Maintenant que je me suis débarrassé de mon « Je » encombrant, JE JE JE (je n’y échappe pas!), je peux me concentrer sur des sujets autrement plus intéressants. Il vient un temps où l’écriture doit produire plus que sa propre masturbation, qu’elle dépasse la fonction métalinguistique qui lui est assignée (Jakobson, 1963).
Qu’est-ce que je voulais faire en commençant ce projet ? Je parlais dans ma dernière chronique de créer une fissure dans Le Délit ; c’est bien joli, mais une fois la fissure créée, il faut la combler, proposer quelque chose, avoir un projet.
C’était bien le comble de ma chronique, le risque que je prenais (et quel risque ! que d’écrire quelques mots insignifiants dans un coin de journal) en me vautrant dans l’utilitarisme du journalisme. Trouver un sujet. Impératif. Intéressant. Susceptible d’intéresser mon lectorat. Élaborer ma propre théorie de la réception. Prévoir. Trouver un sujet. Être efficace. Ne pas se répéter. Ne pas répéter ce que quelqu’un a déjà dit. Impossible. Alors quoi ? Trouver un sujet. Une forme. Un style. Qui n’est pas le mien. Emprunter. À qui ? Emprunter, est-ce plagier ? L’Université McGill accorde beaucoup d’importance à l’intégrité universitaire, laquelle repose sur le respect mutuel, l’honnêteté, la confiance, l’équité et la responsabilité. Un milieu universitaire sain ne peut prospérer que si les participants aux examens font preuve d’honnêteté intellectuelle et personnelle. Il est donc essentiel que les examens reflètent l’effort personnel de chacun. Trouver un sujet, donc. Être original donc. Les scories qui viennent ponctuer mon discours. Donc, donc. Être absolument moderne. Oui oui bien sûr ! On te croit.
Je suis sur la sellette. Il faut que je parle de quelque chose. En lien avec le sujet de ma chronique accessoirement. Sinon je saute. Il faut être efficace. Impératif. Ne pas se répéter. Trouver un sujet. Être efficace. Original. Réciter le cantique. Être inutile. Se répéter. Trouver quelque chose. S’en sortir.
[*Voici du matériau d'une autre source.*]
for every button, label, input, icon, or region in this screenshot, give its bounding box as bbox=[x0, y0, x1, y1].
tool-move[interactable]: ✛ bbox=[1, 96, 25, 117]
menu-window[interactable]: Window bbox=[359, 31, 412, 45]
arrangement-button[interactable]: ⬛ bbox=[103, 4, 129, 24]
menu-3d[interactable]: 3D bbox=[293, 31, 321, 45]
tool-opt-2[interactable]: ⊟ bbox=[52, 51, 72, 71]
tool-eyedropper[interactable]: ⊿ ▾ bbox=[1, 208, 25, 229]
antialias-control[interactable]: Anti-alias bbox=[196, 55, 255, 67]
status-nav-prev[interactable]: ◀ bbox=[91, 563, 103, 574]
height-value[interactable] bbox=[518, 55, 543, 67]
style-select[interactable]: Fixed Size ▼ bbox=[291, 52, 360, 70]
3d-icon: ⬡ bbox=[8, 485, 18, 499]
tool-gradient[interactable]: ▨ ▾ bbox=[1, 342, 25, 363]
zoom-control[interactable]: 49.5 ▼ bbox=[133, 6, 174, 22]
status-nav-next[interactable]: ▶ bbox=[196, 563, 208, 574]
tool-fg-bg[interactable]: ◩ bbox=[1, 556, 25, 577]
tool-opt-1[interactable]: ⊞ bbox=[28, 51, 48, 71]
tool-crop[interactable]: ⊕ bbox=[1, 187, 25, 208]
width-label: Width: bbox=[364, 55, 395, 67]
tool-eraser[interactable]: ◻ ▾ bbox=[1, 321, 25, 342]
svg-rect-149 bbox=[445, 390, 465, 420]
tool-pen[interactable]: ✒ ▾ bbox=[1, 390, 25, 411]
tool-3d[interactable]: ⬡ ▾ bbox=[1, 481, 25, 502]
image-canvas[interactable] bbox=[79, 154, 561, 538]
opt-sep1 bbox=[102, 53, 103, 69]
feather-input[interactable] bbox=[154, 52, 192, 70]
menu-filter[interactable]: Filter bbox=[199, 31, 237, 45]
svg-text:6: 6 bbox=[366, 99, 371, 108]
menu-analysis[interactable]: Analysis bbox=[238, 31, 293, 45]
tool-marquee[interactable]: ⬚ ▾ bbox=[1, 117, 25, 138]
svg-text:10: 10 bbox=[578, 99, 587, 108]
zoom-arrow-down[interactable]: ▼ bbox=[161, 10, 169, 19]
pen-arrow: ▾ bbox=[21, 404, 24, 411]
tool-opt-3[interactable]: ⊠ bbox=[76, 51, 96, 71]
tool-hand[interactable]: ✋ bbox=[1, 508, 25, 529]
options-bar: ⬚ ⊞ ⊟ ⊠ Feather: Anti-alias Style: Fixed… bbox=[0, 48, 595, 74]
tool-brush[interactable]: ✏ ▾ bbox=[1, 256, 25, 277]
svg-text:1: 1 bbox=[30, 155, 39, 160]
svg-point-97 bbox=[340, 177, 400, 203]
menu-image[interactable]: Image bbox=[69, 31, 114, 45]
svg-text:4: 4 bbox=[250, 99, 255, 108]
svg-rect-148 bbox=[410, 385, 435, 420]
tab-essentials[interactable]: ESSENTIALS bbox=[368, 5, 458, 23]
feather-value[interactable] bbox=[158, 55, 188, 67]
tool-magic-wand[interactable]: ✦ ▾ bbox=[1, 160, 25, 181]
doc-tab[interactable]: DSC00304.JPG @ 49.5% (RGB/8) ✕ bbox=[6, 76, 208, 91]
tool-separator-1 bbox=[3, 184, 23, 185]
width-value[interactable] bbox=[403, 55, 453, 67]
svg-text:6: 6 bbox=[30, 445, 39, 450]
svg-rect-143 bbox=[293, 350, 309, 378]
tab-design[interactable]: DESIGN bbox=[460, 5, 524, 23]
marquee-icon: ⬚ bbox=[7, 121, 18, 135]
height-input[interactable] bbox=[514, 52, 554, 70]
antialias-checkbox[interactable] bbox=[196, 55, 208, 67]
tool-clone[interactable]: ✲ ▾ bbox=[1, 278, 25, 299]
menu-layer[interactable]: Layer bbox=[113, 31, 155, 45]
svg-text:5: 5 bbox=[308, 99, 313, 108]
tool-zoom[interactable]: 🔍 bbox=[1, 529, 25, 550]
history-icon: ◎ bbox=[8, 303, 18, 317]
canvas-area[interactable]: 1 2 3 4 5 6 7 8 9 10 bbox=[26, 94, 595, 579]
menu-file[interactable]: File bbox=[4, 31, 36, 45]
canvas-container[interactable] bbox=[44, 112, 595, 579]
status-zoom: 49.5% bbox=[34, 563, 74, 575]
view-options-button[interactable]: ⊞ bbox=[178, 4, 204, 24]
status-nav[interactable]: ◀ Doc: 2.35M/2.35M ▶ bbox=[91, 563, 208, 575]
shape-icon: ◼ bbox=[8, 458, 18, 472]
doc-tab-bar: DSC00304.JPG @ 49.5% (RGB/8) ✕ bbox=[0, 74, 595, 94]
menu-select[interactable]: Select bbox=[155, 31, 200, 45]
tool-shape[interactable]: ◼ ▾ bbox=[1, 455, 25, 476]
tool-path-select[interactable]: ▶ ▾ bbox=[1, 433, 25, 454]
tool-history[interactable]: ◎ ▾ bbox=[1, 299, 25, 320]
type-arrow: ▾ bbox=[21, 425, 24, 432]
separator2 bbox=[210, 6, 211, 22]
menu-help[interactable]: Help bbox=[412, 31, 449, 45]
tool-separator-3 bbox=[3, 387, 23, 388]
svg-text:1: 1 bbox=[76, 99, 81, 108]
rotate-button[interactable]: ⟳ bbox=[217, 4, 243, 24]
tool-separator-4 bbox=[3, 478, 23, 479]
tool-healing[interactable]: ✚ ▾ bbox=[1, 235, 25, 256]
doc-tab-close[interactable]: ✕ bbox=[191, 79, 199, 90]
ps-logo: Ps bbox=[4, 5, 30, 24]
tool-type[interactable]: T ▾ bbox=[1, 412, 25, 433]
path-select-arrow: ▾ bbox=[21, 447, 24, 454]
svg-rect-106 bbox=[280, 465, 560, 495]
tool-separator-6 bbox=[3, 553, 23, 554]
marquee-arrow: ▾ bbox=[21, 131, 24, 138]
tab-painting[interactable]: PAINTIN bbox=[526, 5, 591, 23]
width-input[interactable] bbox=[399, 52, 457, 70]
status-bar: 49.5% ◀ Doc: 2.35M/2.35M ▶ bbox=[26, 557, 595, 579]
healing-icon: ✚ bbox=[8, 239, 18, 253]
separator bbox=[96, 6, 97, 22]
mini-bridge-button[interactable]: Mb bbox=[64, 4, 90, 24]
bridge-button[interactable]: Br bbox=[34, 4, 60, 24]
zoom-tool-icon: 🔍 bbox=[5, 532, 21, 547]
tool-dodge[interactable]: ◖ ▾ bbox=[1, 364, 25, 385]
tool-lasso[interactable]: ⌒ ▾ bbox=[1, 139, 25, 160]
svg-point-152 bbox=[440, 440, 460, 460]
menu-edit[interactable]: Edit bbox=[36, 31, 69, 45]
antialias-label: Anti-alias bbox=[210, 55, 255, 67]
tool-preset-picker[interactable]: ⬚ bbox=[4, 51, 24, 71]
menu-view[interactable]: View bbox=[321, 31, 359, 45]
Je voulais donner un grand cours d’écriture à l’usage de personne. Plus humblement, je me propose de résoudre le conflit des Anciens et des Modernes avec les deux cents mots qui me restent. Ou plutôt celui des Modernes. Du moderne. pas de majuscule. (Ne plus être dans le commentaire de ma propre écriture. Investir mon sujet. Y réfléchir. Déplacer les points de vue. Satisfaire mon lecteur, entre parenthèses. Ne pas désespérer. Ne pas faire comme Hubert Aquin. C’est dangereux. Fermer la parenthèse.)
Le problème du moderne. La modernité est un discours. Il faut se débarrasser du discours de la modernité. Pour en finir avec la modernité.
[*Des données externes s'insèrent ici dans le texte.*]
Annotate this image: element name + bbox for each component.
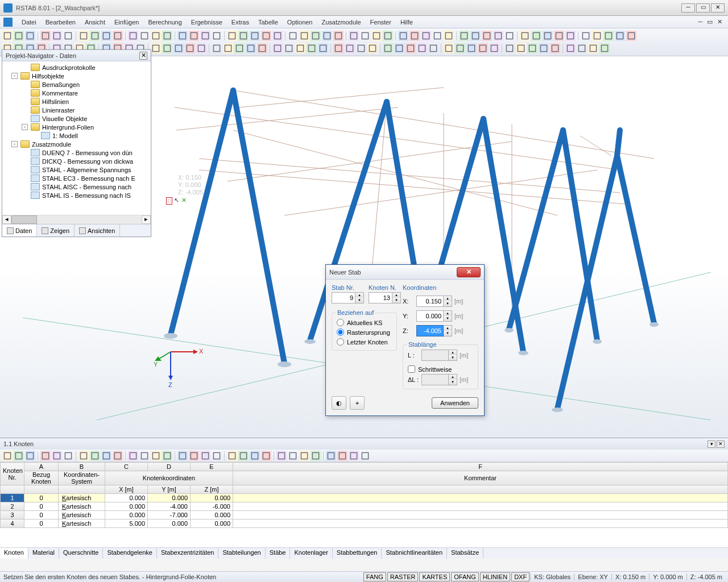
table-tab[interactable]: Stabbettungen	[333, 548, 382, 559]
toolbar-icon[interactable]	[227, 31, 237, 41]
navigator-scrollbar[interactable]: ◂▸	[2, 215, 151, 224]
toolbar-icon[interactable]	[527, 43, 537, 53]
toolbar-icon[interactable]	[257, 43, 267, 53]
toolbar-icon[interactable]	[162, 451, 172, 461]
toolbar-icon[interactable]	[444, 31, 454, 41]
status-toggle[interactable]: FANG	[363, 572, 386, 581]
toolbar-icon[interactable]	[410, 31, 420, 41]
toolbar-icon[interactable]	[78, 31, 89, 41]
toolbar-icon[interactable]	[128, 31, 138, 41]
tree-item[interactable]: Hilfslinien	[2, 97, 151, 106]
navigator-tree[interactable]: Ausdruckprotokolle-HilfsobjekteBemaßunge…	[2, 61, 151, 215]
toolbar-icon[interactable]	[504, 31, 515, 41]
toolbar-icon[interactable]	[14, 31, 24, 41]
toolbar-icon[interactable]	[345, 43, 355, 53]
table-tab[interactable]: Stabnichtlinearitäten	[382, 548, 447, 559]
toolbar-icon[interactable]	[299, 451, 309, 461]
toolbar-icon[interactable]	[250, 451, 260, 461]
toolbar-icon[interactable]	[565, 31, 576, 41]
toolbar-icon[interactable]	[588, 43, 598, 53]
table-tab[interactable]: Stabsätze	[447, 548, 483, 559]
tree-item[interactable]: Visuelle Objekte	[2, 114, 151, 123]
toolbar-icon[interactable]	[577, 43, 587, 53]
radio-rasterursprung[interactable]: Rasterursprung	[337, 327, 392, 337]
table-tab[interactable]: Knotenlager	[290, 548, 332, 559]
toolbar-icon[interactable]	[599, 43, 610, 53]
toolbar-icon[interactable]	[173, 43, 184, 53]
toolbar-icon[interactable]	[261, 31, 271, 41]
toolbar-icon[interactable]	[139, 31, 150, 41]
toolbar-icon[interactable]	[177, 31, 188, 41]
menu-bearbeiten[interactable]: Bearbeiten	[41, 18, 80, 27]
tree-item[interactable]: STAHL - Allgemeine Spannungs	[2, 165, 151, 174]
tree-item[interactable]: -Zusatzmodule	[2, 140, 151, 148]
mdi-close[interactable]: ✕	[715, 18, 725, 26]
toolbar-icon[interactable]	[234, 43, 245, 53]
toolbar-icon[interactable]	[162, 31, 172, 41]
toolbar-icon[interactable]	[63, 31, 73, 41]
coord-x-input[interactable]	[416, 296, 444, 307]
toolbar-icon[interactable]	[428, 43, 439, 53]
menu-tabelle[interactable]: Tabelle	[254, 18, 283, 27]
table-row[interactable]: 30Kartesisch0.000-7.0000.000	[1, 511, 728, 519]
toolbar-icon[interactable]	[151, 31, 161, 41]
tree-item[interactable]: -Hilfsobjekte	[2, 72, 151, 80]
toolbar-icon[interactable]	[531, 31, 541, 41]
knoten-input[interactable]	[369, 292, 392, 304]
toolbar-icon[interactable]	[101, 451, 111, 461]
toolbar-icon[interactable]	[223, 43, 233, 53]
close-button[interactable]: ✕	[711, 3, 725, 13]
tree-item[interactable]: Kommentare	[2, 89, 151, 97]
toolbar-icon[interactable]	[455, 43, 465, 53]
table-tab[interactable]: Stabendgelenke	[103, 548, 157, 559]
status-toggle[interactable]: KARTES	[419, 572, 450, 581]
toolbar-icon[interactable]	[406, 43, 416, 53]
toolbar-icon[interactable]	[272, 43, 283, 53]
toolbar-icon[interactable]	[626, 31, 636, 41]
toolbar-icon[interactable]	[52, 31, 62, 41]
navigator-tab[interactable]: Ansichten	[75, 225, 120, 236]
toolbar-icon[interactable]	[349, 451, 359, 461]
status-toggle[interactable]: HLINIEN	[480, 572, 510, 581]
toolbar-icon[interactable]	[459, 31, 469, 41]
toolbar-icon[interactable]	[371, 31, 382, 41]
toolbar-icon[interactable]	[326, 451, 336, 461]
toolbar-icon[interactable]	[516, 43, 526, 53]
dialog-pick-button[interactable]: ⌖	[350, 396, 365, 410]
toolbar-icon[interactable]	[417, 43, 427, 53]
toolbar-icon[interactable]	[276, 451, 287, 461]
toolbar-icon[interactable]	[367, 43, 378, 53]
toolbar-icon[interactable]	[2, 31, 13, 41]
toolbar-icon[interactable]	[543, 31, 553, 41]
table-tab[interactable]: Stabexzentrizitäten	[157, 548, 219, 559]
tree-item[interactable]: Ausdruckprotokolle	[2, 63, 151, 72]
menu-optionen[interactable]: Optionen	[283, 18, 317, 27]
toolbar-icon[interactable]	[333, 43, 344, 53]
status-toggle[interactable]: RASTER	[387, 572, 419, 581]
table-row[interactable]: 10Kartesisch0.0000.0000.000	[1, 494, 728, 502]
toolbar-icon[interactable]	[360, 451, 370, 461]
status-toggle[interactable]: DXF	[511, 572, 530, 581]
toolbar-icon[interactable]	[261, 451, 271, 461]
toolbar-icon[interactable]	[25, 451, 35, 461]
toolbar-icon[interactable]	[90, 31, 100, 41]
toolbar-icon[interactable]	[128, 451, 138, 461]
toolbar-icon[interactable]	[565, 43, 576, 53]
tree-item[interactable]: Bemaßungen	[2, 80, 151, 89]
toolbar-icon[interactable]	[189, 31, 199, 41]
apply-button[interactable]: Anwenden	[432, 397, 478, 409]
toolbar-icon[interactable]	[349, 31, 359, 41]
toolbar-icon[interactable]	[288, 31, 298, 41]
toolbar-icon[interactable]	[470, 31, 481, 41]
tree-expander[interactable]: -	[22, 124, 28, 130]
table-pin[interactable]: ▾	[708, 440, 715, 448]
tree-item[interactable]: -Hintergrund-Folien	[2, 123, 151, 131]
toolbar-icon[interactable]	[311, 451, 321, 461]
toolbar-icon[interactable]	[63, 451, 73, 461]
toolbar-icon[interactable]	[14, 451, 24, 461]
stab-nr-input[interactable]	[332, 292, 355, 304]
navigator-close[interactable]: ✕	[139, 52, 147, 60]
tree-expander[interactable]: -	[11, 73, 18, 79]
status-toggle[interactable]: OFANG	[451, 572, 479, 581]
mdi-minimize[interactable]: ─	[696, 18, 705, 26]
Ce n’est pas la modernité qui pose problème, c’est notre rapport au contemporain. La difficulté de lire le contemporain dans l’optique de la modernité. Y chercher quelque chose de neuf. Ne pas voir, comme certains, la fin de l’art dans notre contemporain. Exercice difficile sûrement. Ne pas céder.
Je suis étonné par les ressources insoupçonnées du beau. Que lire après Proust ? Après Céline ? Après Joyce ? Après Homère ?
Après ceux-là, on tombe sur Koltès, sur Aquin. Et après ? Un Garneau, Jaccottet, Cailleux. D’autres suivront. Il faut perdre la mémoire de l’avenir. Oui, je serai toujours étonné par les ressources insoupçonnées du beau. Du beau, de mon beau.